Sometimes finding your purpose is much harder. But we can choose what stories we tell ourselves.
When I burned out at the end of my Master’s and moved back home, I had two stories to choose from. In the first, I was a flailing, broke, shameful failure, sleeping on the couch while my cohort went off to prestigious internships and jobs. In the other story, I was doing what I could to help my family (and take care of myself) in a time of need.
The second story helped me get through.
I’m trying to do the same things again now: finding authenticity, community, and purpose in writing Crisis Century for you. If you’ve read this far — thank you — and I sincerely hope you’ll stick with me in the weeks and months ahead.
I expect that this newsletter will be weekly-ish. I may take two weeks before the next one. But now that you know who I am, there’s a lot more I’d like to share.
I’ll be experimenting with content. My plan is to curate a mix of news and analysis, as well as original commentary and reflection like this.

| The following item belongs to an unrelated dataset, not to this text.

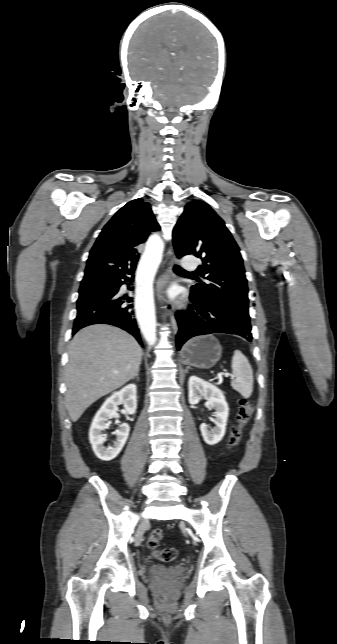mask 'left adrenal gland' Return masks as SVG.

But I’d really like to hear from you — what do you think so far? What questions do you have? Is there an article you’d like to see? What type of content would be helpful? What can Crisis Century do for you?
And if you’re not subscribed yet…
Until next time,
Aladdin
“I felt it on my hurried trips to the office kitchen to grab a snack for “Wellness Wednesday”, hoping not to get ambushed with a new assignment on the way, and later being told to “keep working until you can’t work anymore.”
This dissonance hurts all of us, but it will continue for as long as we try to cling to ways of doing, ways of thinking, and ways of being that are not working”
Wow... this is the type of content and honestly that would make me read every week. How can people address these global issues if they aren’t in a headspace to process them? What happens when the world is too burnt out to solve their own problems? They are questions worth pondering and too often overlooked. I am glad you are addressing this!
Thanks for the nice compliment in there. Good luck with this venture; crisis indeed!